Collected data
•••••
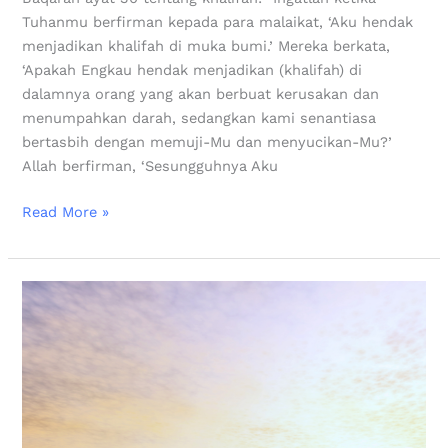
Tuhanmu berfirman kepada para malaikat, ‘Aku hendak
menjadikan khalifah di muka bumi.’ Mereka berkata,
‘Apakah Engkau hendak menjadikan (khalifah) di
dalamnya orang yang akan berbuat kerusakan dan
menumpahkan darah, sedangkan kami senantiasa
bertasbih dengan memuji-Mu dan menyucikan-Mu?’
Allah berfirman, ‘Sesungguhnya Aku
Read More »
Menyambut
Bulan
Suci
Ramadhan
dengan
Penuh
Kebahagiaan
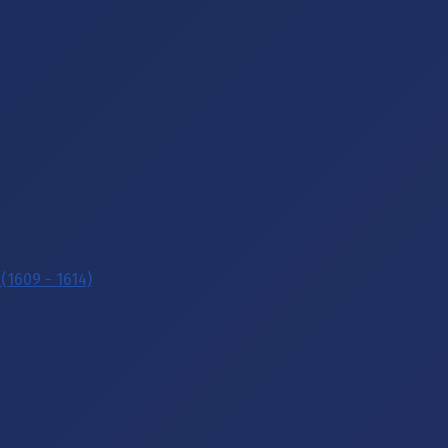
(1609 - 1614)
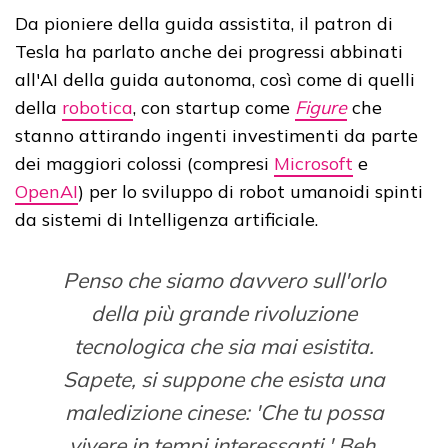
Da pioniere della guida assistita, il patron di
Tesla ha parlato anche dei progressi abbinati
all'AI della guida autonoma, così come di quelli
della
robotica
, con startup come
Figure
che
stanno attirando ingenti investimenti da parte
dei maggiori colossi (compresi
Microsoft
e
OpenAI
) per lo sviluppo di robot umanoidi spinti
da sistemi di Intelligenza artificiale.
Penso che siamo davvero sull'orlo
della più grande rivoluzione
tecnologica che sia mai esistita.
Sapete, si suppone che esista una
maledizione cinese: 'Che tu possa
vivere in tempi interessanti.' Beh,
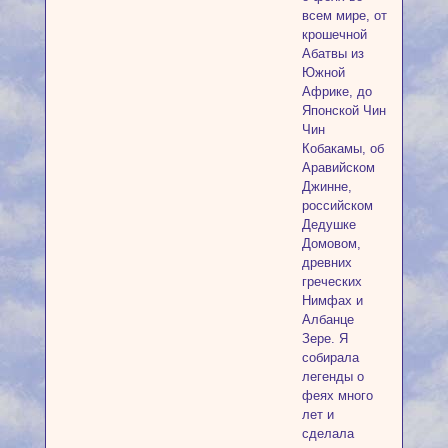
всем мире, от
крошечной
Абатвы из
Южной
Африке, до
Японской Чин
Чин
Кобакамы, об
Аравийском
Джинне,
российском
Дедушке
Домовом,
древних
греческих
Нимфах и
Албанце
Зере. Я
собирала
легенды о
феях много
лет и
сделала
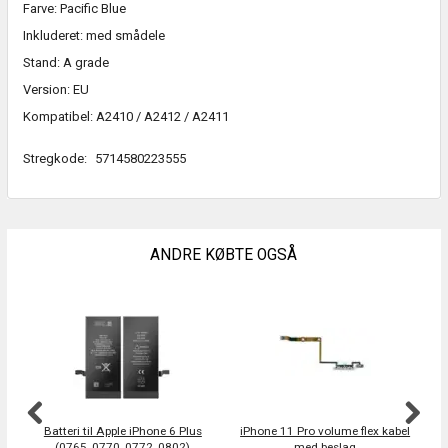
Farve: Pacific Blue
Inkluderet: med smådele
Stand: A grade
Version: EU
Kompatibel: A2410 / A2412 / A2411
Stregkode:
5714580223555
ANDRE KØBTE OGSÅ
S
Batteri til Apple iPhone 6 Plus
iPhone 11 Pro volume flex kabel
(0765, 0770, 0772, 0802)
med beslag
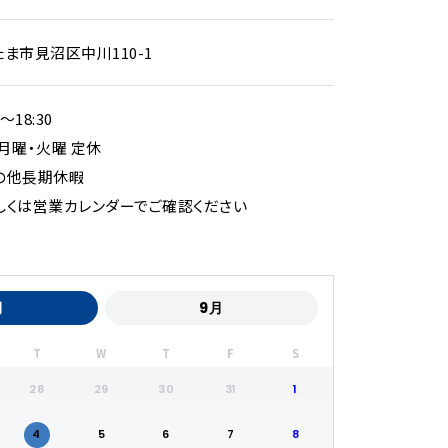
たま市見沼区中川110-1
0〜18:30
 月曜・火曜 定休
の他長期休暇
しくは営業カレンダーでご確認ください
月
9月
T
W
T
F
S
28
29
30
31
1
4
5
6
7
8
•••••
Exercise instructions:
Within the records, in how many lines does the string "dengan" occur? Give the number and no other text.

Expected output:
2